Analyst Ananda Baruah issued a note to investors on Monday, a copy of which was provided to AppleInsider, reiterating Brean's "buy" rating on AAPL, but cutting its price target from $170 to $155.
In all, Baruah believes Apple will sell 216 million iPhones in calendar year 2016, a decline from the 232 million the company shipped in 2015. The estimates see iPhone sales remaining relatively consistent for the next few quarters, hitting 50 million in the just-concluded March frame, dipping to 40 million units in the June quarter, and growing to 50 million units in the September quarter.
For the holiday quarter, Brean Capital's forecast calls on Apple and its next-generation "iPhone 7" to drive sales up to 70 million. If the prediction holds accurate, that would be a decrease from both the iPhone 6s and the iPhone 6 launches, which reached nearly 75 million units.
For iPhone growth, Brean Capital is looking forward to 2017, when it projects Apple will ship 237 million units. That would exceed the 232 million sold in 2015 and represent a new record for the company.
Apple has already indicated that it expects iPhone sales to see their first-ever decline in the March quarter.
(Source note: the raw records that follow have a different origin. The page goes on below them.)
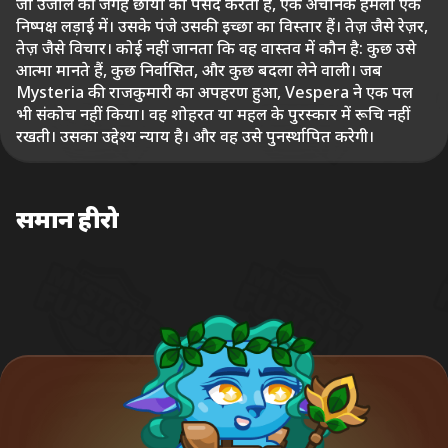
जो उजाले की जगह छाया को पसंद करती है, एक अचानक हमला एक
निष्पक्ष लड़ाई में। उसके पंजे उसकी इच्छा का विस्तार हैं। तेज़ जैसे रेज़र,
तेज़ जैसे विचार। कोई नहीं जानता कि वह वास्तव में कौन है: कुछ उसे
आत्मा मानते हैं, कुछ निर्वासित, और कुछ बदला लेने वाली। जब
Mysteria की राजकुमारी का अपहरण हुआ, Vespera ने एक पल
भी संकोच नहीं किया। वह शोहरत या महल के पुरस्कार में रूचि नहीं
रखती। उसका उद्देश्य न्याय है। और वह उसे पुनर्स्थापित करेगी।
समान हीरो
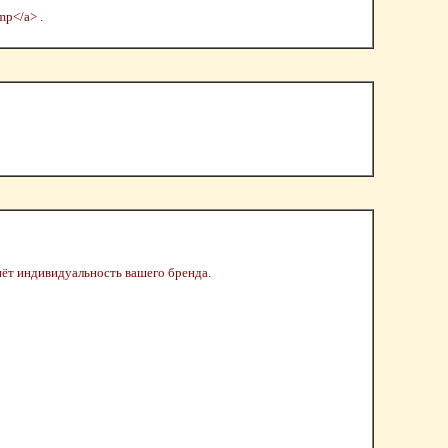
mp</a> .
кнёт индивидуальность вашего бренда.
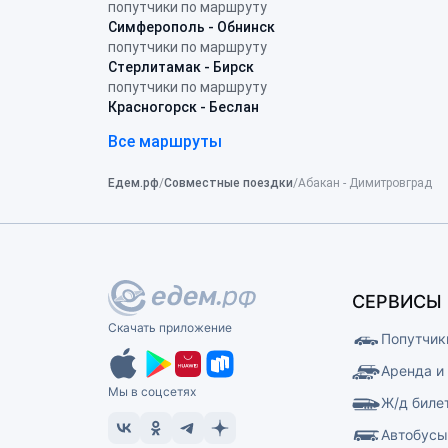
попутчики по маршруту
Симферополь - Обнинск
попутчики по маршруту
Стерлитамак - Бирск
попутчики по маршруту
Красногорск - Беслан
Все маршруты
Едем.рф
Совместные поездки
Абакан - Димитровград
СЕРВИСЫ
Скачать приложение
Попутчик
Аренда и
Мы в соцсетях
Ж/д биле
Автобус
It will reveal the results of that three-month span in an earnings report scheduled to be issued on April 25.
Investors have expressed concern that the declines could continue past the March quarter and carry through the rest of 2016. In a more extreme projection, Ming-Chi Kuo of KGI Securities said earlier on Monday that he believes iPhone shipments are likely to fall below 200 million units for the full year.
Apple launched its new 4-inch iPhone SE last week with an aggressive entry price of $399, but that model is not expected to outperform the company's flagship iPhone 6s series. A formal next-generation "iPhone 7" with an all-new design is widely anticipated to debut in September.